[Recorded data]
■ ■ ■ ■
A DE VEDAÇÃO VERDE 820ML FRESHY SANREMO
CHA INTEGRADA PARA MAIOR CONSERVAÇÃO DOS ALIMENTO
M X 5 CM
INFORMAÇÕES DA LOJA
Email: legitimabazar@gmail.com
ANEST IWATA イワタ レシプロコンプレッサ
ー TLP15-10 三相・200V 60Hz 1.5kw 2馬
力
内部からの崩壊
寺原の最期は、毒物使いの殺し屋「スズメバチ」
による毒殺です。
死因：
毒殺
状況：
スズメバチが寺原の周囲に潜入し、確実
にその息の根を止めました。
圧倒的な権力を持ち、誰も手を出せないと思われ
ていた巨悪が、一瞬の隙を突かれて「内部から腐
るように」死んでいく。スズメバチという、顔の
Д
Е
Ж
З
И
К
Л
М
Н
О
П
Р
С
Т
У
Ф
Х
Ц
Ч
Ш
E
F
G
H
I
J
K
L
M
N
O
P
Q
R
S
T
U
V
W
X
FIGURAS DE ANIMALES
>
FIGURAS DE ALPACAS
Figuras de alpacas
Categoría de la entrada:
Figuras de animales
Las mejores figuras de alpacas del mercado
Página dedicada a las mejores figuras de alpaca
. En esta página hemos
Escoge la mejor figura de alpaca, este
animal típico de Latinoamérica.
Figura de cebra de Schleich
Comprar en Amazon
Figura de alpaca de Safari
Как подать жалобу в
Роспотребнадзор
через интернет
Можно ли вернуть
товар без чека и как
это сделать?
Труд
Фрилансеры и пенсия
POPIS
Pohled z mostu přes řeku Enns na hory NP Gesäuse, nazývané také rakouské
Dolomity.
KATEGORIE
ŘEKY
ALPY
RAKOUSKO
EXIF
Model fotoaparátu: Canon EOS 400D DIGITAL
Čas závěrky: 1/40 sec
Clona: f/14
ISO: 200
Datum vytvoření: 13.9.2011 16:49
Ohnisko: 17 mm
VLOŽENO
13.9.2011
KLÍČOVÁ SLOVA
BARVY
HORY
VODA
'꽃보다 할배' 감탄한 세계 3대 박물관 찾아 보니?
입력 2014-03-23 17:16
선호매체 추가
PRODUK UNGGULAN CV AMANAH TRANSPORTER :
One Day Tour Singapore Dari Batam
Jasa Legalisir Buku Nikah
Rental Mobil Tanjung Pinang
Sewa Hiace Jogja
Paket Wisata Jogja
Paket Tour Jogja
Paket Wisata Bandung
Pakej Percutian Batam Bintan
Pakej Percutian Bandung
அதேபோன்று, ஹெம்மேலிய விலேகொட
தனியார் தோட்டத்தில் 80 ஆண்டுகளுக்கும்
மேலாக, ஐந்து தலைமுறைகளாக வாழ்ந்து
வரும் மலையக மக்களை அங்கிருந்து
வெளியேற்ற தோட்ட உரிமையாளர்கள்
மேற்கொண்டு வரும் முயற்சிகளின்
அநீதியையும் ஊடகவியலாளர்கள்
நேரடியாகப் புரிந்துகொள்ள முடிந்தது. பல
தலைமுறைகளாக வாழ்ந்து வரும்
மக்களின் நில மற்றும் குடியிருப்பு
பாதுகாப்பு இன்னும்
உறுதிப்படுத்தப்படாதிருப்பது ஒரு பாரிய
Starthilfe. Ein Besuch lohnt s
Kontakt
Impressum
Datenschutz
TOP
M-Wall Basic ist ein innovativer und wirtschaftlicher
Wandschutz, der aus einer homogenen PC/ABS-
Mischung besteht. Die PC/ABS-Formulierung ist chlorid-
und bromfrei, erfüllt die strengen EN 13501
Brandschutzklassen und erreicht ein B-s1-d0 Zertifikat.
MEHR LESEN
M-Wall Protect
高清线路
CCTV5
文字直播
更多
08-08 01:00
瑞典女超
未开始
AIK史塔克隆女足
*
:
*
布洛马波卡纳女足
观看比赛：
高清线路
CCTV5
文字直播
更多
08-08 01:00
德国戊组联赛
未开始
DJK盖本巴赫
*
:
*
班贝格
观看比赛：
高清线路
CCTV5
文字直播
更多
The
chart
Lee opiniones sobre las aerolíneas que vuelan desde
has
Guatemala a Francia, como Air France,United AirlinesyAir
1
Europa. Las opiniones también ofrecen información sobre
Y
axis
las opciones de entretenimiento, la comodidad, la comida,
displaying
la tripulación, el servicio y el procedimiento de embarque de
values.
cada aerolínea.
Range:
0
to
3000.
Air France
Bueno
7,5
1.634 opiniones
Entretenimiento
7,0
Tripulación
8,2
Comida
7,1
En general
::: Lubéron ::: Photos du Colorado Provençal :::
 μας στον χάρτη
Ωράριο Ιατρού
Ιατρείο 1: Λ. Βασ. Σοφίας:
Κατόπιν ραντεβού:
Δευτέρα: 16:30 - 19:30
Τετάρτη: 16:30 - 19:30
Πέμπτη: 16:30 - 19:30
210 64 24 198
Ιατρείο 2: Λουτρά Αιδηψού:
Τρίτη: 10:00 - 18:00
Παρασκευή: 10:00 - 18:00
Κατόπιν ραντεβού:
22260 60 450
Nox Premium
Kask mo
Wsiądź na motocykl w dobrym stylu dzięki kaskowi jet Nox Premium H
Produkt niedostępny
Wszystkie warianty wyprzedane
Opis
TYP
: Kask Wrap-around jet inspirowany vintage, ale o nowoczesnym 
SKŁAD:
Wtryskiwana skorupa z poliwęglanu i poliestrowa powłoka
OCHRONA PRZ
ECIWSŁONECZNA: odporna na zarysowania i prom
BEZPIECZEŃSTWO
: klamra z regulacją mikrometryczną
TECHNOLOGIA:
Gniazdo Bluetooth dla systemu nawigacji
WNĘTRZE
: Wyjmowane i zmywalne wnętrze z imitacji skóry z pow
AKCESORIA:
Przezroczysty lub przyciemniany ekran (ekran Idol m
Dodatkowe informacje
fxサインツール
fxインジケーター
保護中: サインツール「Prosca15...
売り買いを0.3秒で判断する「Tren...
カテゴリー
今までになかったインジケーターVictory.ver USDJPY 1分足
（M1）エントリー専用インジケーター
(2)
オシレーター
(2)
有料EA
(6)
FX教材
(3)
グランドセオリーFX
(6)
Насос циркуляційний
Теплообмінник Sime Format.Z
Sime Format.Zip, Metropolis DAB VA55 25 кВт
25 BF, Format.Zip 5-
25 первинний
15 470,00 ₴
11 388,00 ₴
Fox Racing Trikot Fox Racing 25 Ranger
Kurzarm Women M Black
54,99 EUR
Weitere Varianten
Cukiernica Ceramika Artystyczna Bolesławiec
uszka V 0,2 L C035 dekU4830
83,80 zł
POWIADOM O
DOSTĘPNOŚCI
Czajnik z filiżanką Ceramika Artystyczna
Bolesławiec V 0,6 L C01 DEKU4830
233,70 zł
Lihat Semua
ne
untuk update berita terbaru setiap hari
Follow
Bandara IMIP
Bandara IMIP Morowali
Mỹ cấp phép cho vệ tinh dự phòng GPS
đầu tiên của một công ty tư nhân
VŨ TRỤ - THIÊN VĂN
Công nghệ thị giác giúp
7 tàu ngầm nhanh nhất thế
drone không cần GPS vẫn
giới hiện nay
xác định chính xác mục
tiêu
■ ■ ■ ■
Of all the entries above, output exactly the lines between the one holding "KLÍČOVÁ SLOVA" and the one holding "Mischung besteht. Die", inclusive.

WRITTEN ANSWER:
KLÍČOVÁ SLOVA
BARVY
HORY
VODA
'꽃보다 할배' 감탄한 세계 3대 박물관 찾아 보니?
입력 2014-03-23 17:16
선호매체 추가
PRODUK UNGGULAN CV AMANAH TRANSPORTER :
One Day Tour Singapore Dari Batam
Jasa Legalisir Buku Nikah
Rental Mobil Tanjung Pinang
Sewa Hiace Jogja
Paket Wisata Jogja
Paket Tour Jogja
Paket Wisata Bandung
Pakej Percutian Batam Bintan
Pakej Percutian Bandung
அதேபோன்று, ஹெம்மேலிய விலேகொட
தனியார் தோட்டத்தில் 80 ஆண்டுகளுக்கும்
மேலாக, ஐந்து தலைமுறைகளாக வாழ்ந்து
வரும் மலையக மக்களை அங்கிருந்து
வெளியேற்ற தோட்ட உரிமையாளர்கள்
மேற்கொண்டு வரும் முயற்சிகளின்
அநீதியையும் ஊடகவியலாளர்கள்
நேரடியாகப் புரிந்துகொள்ள முடிந்தது. பல
தலைமுறைகளாக வாழ்ந்து வரும்
மக்களின் நில மற்றும் குடியிருப்பு
பாதுகாப்பு இன்னும்
உறுதிப்படுத்தப்படாதிருப்பது ஒரு பாரிய
Starthilfe. Ein Besuch lohnt s
Kontakt
Impressum
Datenschutz
TOP
M-Wall Basic ist ein innovativer und wirtschaftlicher
Wandschutz, der aus einer homogenen PC/ABS-
Mischung besteht. Die PC/ABS-Formulierung ist chlorid-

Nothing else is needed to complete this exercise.